Prada cerró en diciembre de 2025 la adquisición de Versace por un valor de empresa de 1.250 millones de euros, en una operación que trasciende la oportunidad financiera. Según informa Expansión, la compra devuelve una de las grandes casas italianas a manos nacionales y plantea una cuestión estratégica clave: quién controlará el futuro del lujo europeo, dominado por los gigantes franceses LVMH y Kering.
La operación se produjo tras el fracaso de la fusión entre Capri Holdings y Tapestry, que obligó a Capri a desprenderse de activos. Prada, que llevaba años esperando el momento, asumió el reto de relanzar Versace, que actualmente genera pérdidas, tiene exceso de inventario y una red de distribución sobredimensionada hacia el outlet.
Italia recupera el control sobre su patrimonio de marca
Durante las últimas décadas, Italia ha perdido progresivamente el control estratégico sobre sus marcas de lujo más emblemáticas. Fendi pertenece a LVMH desde 1999, Bulgari desde 2011, Gucci lleva un cuarto de siglo bajo el paraguas de Kering junto con Bottega Veneta y Brioni, y Loro Piana y Pucci también forman parte del imperio de Bernard Arnault. El fondo catarí Mayhoola controla el 70% de Valentino, con Kering posicionada para adquirir el resto antes de 2029.
Tras la muerte de Giorgio Armani en septiembre de 2025, su testamento estipuló la venta de un 15% del grupo a un gran actor del sector, con LVMH, L’Oréal o EssilorLuxottica como compradores preferentes, y la posibilidad de que hasta un 54,9% cambie de manos en los próximos cinco años.

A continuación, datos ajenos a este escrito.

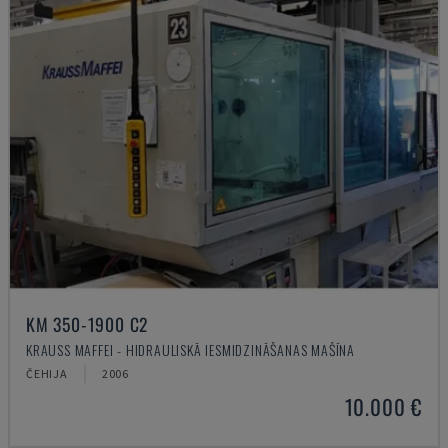
KM 350-1900 C2
KRAUSS MAFFEI - HIDRAULISKĀ IESMIDZINĀŠANAS MAŠĪNA
ČEHIJA
2006
10.000 €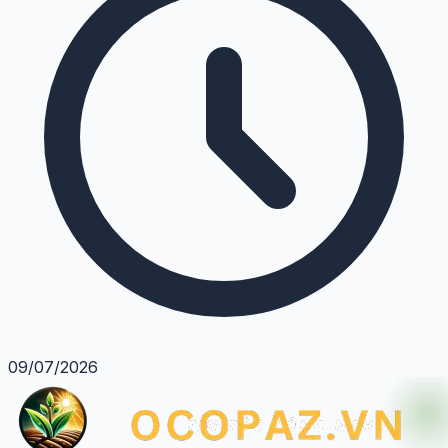
09/07/2026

El patrón resulta evidente: Italia tiende a diseñar; Francia tiende a comprar.
Un modelo alternativo al conglomerado francés
Lorenzo Bertelli, hijo de Miuccia Prada y Patrizio Bertelli, asumirá la presidencia ejecutiva de Versace. El grupo ha anunciado que durante al menos tres años no realizará nuevas adquisiciones, concentrando toda su energía en relanzar la marca. La salida de Donatella Versace como directora creativa en marzo de 2025 y el breve paso de Dario Vitale, el primer nombramiento no familiar en la historia de la casa, abrieron una transición generacional cuya resolución creativa aún está por definirse.
Prada pretende construir un trípode formado por Prada, Miu Miu y Versace, con tres posicionamientos distintos y complementarios, capaz de cubrir desde el minimalismo intelectual hasta la exuberancia mediterránea. La estrategia difiere del modelo francés: Arnault ha convertido LVMH en una máquina de adquirir marcas con herencia cultural profunda, profesionalizar su gestión, inyectar capital en retail y distribución, y extraer sinergias operativas a escala global.
El desafío operativo y la apuesta a largo plazo
Prada ha reconocido que los márgenes del grupo se diluirán durante al menos dos ejercicios. El desafío operativo es considerable: Versace tiene pérdidas, exceso de inventario, una red de distribución sobredimensionada y una dependencia elevada de las licencias. Sin embargo, la compañía apuesta por una lógica de paciencia estratégica antes que de sinergias de costes inmediatas.
La operación se produce en un momento en que el lujo europeo enfrenta una competencia creciente por la propiedad. Fondos soberanos del Golfo, grupos asiáticos como Fosun y conglomerados coreanos y japoneses observan la industria con interés creciente. El sector, que durante décadas se concibió como un club relativamente cerrado entre familias francesas e italianas, está entrando en una fase de competencia por la propiedad que trasciende fronteras y culturas.
La gran pregunta que deja esta operación, según el análisis de Pedro Mir-Bernal, director de Investigación y profesor titular de Marketing en ISEM Fashion Business School (Universidad de Navarra), no es cuánto vale Versace hoy, sino si el futuro del lujo europeo lo determinarán quienes diseñan los productos o quienes poseen los activos.